One method that works well for plotting your novel is to brainstorm or mindmap. What this means is create a sentence of an idea then draw a circle around it. From this circle start coming up with other ideas that stem from this first one. Then draw a circle around the second idea for your plot. From here you can expand on the first circle or the second as you gain ideas for your plot. You can expand as much as you want, the idea here is that you will come up with many ideas to turn into plot points. They may be the main story line or they may turn into sub plots. Keep along this path until you feel you’ve got enough ideas to start building your plot.

Okay, you’ve got a bunch of great ideas for your plot. Now what?

You will want to start putting these ideas down in a logical manner. Start with plot points that will set up the rest of the story, such as prologue ideas that give a bit of back story and set up the plot for the main character.

Take a sheet of paper and start with either the prologue or chapter one. In the first line, write down the plot point idea you have. For some writers, writing just a sentence about the plot here is all that they need, while other writers have a more drawn out plot description for each chapter. Try both ways and see which works best for you.

An example of a drawn out plot would consist of what the plot point is, such as: The main character must decide whether to save the girl or get away. At this point you have an idea of the set up. Now you might want to list what the scene or chapter will look like. Give a description of what the area looks like and add a few details here to add flavor. Next, give a reason as to why this is happening now. Is it to introduce a character or characters? To further the plot? To give information to the reader that they will need soon?

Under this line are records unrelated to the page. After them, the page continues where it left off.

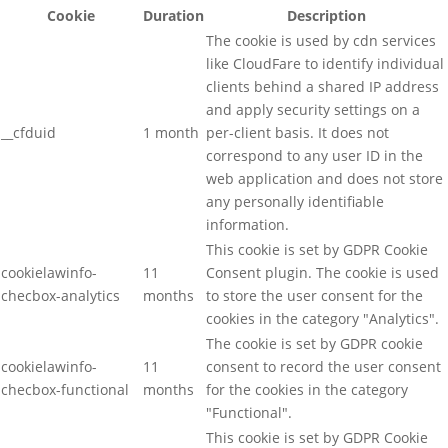
Cookie
Duration
Description
The cookie is used by cdn services
like CloudFare to identify individual
clients behind a shared IP address
and apply security settings on a
__cfduid
1 month
per-client basis. It does not
correspond to any user ID in the
web application and does not store
any personally identifiable
information.
This cookie is set by GDPR Cookie
cookielawinfo-
11
Consent plugin. The cookie is used
checbox-analytics
months
to store the user consent for the
cookies in the category "Analytics".
The cookie is set by GDPR cookie
cookielawinfo-
11
consent to record the user consent
checbox-functional
months
for the cookies in the category
"Functional".
This cookie is set by GDPR Cookie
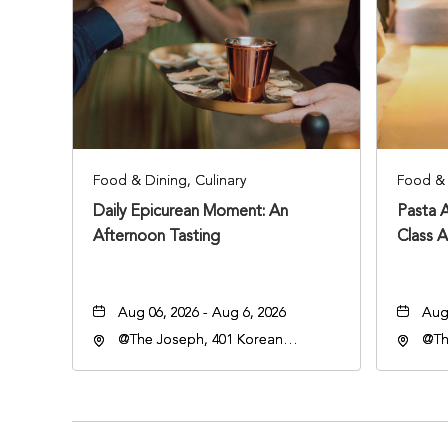
Food & Dining, Culinary
Food & 
Daily Epicurean Moment: An
Pasta 
Afternoon Tasting
Class 
Aug 06, 2026 - Aug 6, 2026
Aug 
@The Joseph, 401 Korean
@Th
Veterans Blvd, Nashville,
Vete
Tennessee, 37203
Ten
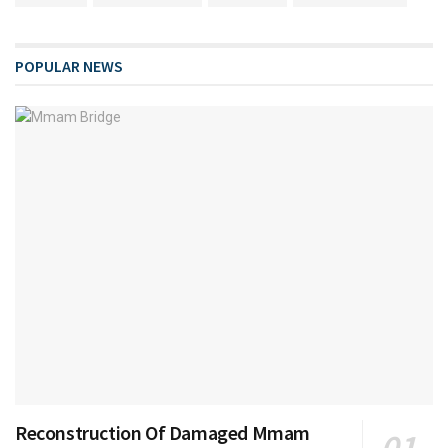
POPULAR NEWS
Reconstruction Of Damaged Mmam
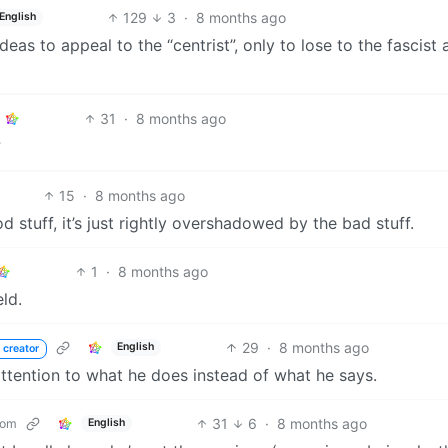
129
3
·
8 months ago
English
eas to appeal to the “centrist”, only to lose to the fascist a
31
·
8 months ago
?
15
·
8 months ago
d stuff, it’s just rightly overshadowed by the bad stuff.
1
·
8 months ago
ld.
29
·
8 months ago
English
 creator
ttention to what he does instead of what he says.
31
6
·
8 months ago
com
English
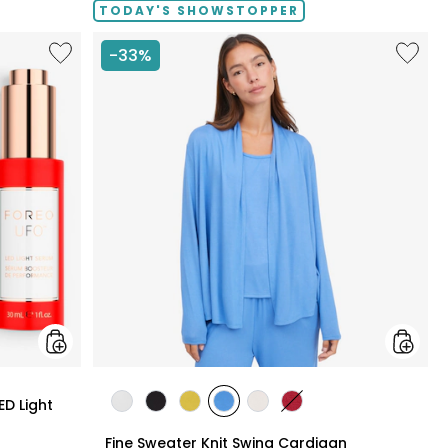
TODAY'S SHOWSTOPPER
Like
Like
-33%
UFO™
Fine
LED
Sweate
Lighthouse
Knit
Panel
Swing
With
Cardig
LED
Light
Serum
Bundle
styles
ED Light
styles
styles
styles
styles
styles
styles
ECRU
BLACK
GOLD
PERRY
LIGHT
CRIMSON
Fine Sweater Knit Swing Cardigan
OLIVE
BLUE
WHEAT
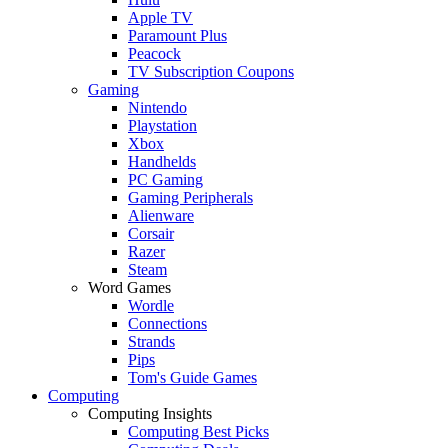
Apple TV
Paramount Plus
Peacock
TV Subscription Coupons
Gaming
Nintendo
Playstation
Xbox
Handhelds
PC Gaming
Gaming Peripherals
Alienware
Corsair
Razer
Steam
Word Games
Wordle
Connections
Strands
Pips
Tom's Guide Games
Computing
Computing Insights
Computing Best Picks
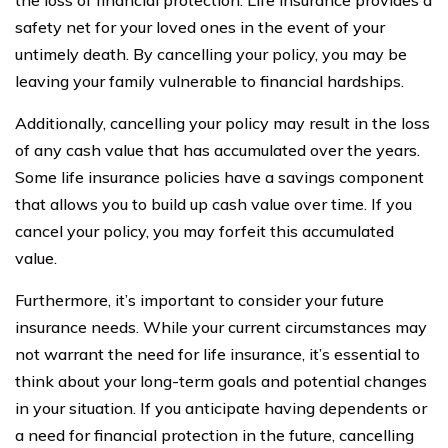
safety net for your loved ones in the event of your
untimely death. By cancelling your policy, you may be
leaving your family vulnerable to financial hardships.
Additionally, cancelling your policy may result in the loss
of any cash value that has accumulated over the years.
Some life insurance policies have a savings component
that allows you to build up cash value over time. If you
cancel your policy, you may forfeit this accumulated
value.
Furthermore, it’s important to consider your future
insurance needs. While your current circumstances may
not warrant the need for life insurance, it’s essential to
think about your long-term goals and potential changes
in your situation. If you anticipate having dependents or
a need for financial protection in the future, cancelling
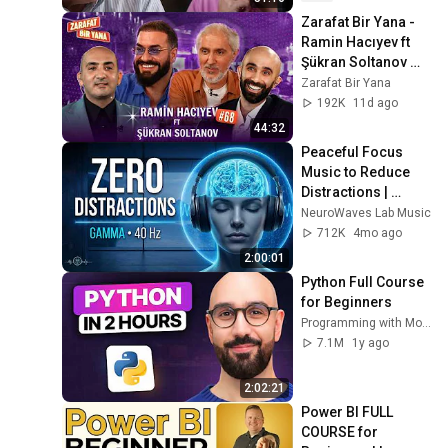
Zarafat Bir Yana -  
Ramin Hacıyev ft 
Şükran Soltanov 
(İkinci Mövsüm)
Zarafat Bir Yana
192K
11d ago
44:32
Peaceful Focus 
Music to Reduce 
Distractions | 
Gamma Binaural 
NeuroWaves Lab Music
Beats
712K
4mo ago
2:00:01
Python Full Course 
for Beginners
Programming with Mosh
7.1M
1y ago
2:02:21
Power BI FULL 
COURSE for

It is essential to realize why you have this plot point in your story. If you can’t articulate exactly why this plot point is here and the purpose for it, then you may want to either scrap this plot point or rework it until it makes sense to you as to why it is in your novel.

Continue to do this for the remainder of the plots that you have developed. Work them into the outline for each chapter that you have in your book. Look at how the sub plots mesh with the main story line. Do they run parallel to each other and never cross, or does the sub plot somehow intertwine with the rest of the story? And don’t think you are limited to just one sub plot. Make as many as you want, and need, to keep the action going. Just don’t forget to tie up your sub plots before you finish your novel. No loose ends please.

One final piece of advice that I like to use is a story line. This helps me visualize the plots in my novel. I draw on a white board, although you can do this on paper as well. Draw a line. At the left hand side of the line is when the story starts and the right hand side of the line is when the story ends. Anything before the left hand side of the line is all back story and this is where I will write in a few sentences about the major back story of my novel.

I then will draw arcs somewhere along the line for my sub plots. This may start at the same spot as the beginning of the line on the left hand side- the same time the main story line starts, or it may start later along the line running to the right.

These arcs will then be labeled with a name of the sub plot that means something to me. That way I can tell where my sub plots start and end within the story.

On the main story line, I will create hash marks that intersect the main story line at various points along the line. This lets me know where in the time line of the story that a major part of the story line is going to start or end.

You don’t have to fear plotting out your novel any more than just getting the story down in the first draft. And remember, while plotting your novel may help you get the story down, don’t be ruled by your plot points and your outline. In the first draft at least, if you come up with another great idea- go with it and adjust your outline accordingly.